Two cases, one from the U.S. Supreme Court and one from the Illinois Supreme Court, have set the venue for the enforcement and interpretation of an Illinois privacy law squarely in the Illinois state courts, to the exclusion of the federal courts. This situation is likely to spread as other states move to pass their own privacy and cybersecurity laws. As such, state courts are likely to be on the forefront of enforcing state privacy and cybersecurity laws, especially those that provide procedural protections to guard against harms that are difficult to quantify.
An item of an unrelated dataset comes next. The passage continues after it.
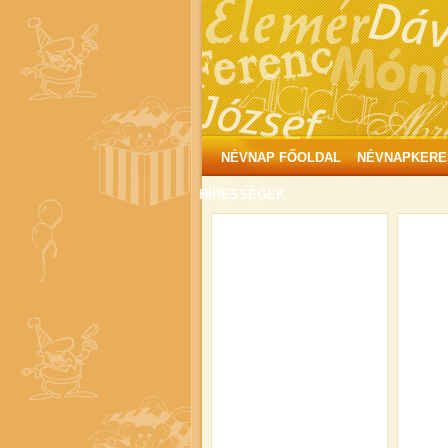
NÉVNAP FŐOLDAL
NÉVNAPKERE
HÍRESSÉGEK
The story starts with the Supreme Court’s decision in Spokeo v. Robins, 136 S.Ct. 1540 (2016), a case involving allegations of violations of the Fair Credit Reporting Act. In Spokeo, the Supreme Court reiterated that to have standing to bring a claim in federal court under Article III of the U.S. Constitution, the plaintiff, among other things, must have suffered an injury in fact. That is, he or she must have suffered an invasion of a legally protected interest that is concrete and particularized and actual and imminent, not conjectural or hypothetical. The court stated that to be concrete, an injury must be real and not abstract, although it does not necessarily have to be tangible. While the court noted that Congress can elevate intangible harms to meet the injury in fact requirement, plaintiffs do not “automatically satisfy the injury-in-fact requirement whenever a statute grants a person a statutory right and purports to authorize that person to sue to vindicate that right.” Thus, plaintiffs cannot meet the Article III standing requirement by alleging “a bare procedural violation, divorced from any concrete harm.”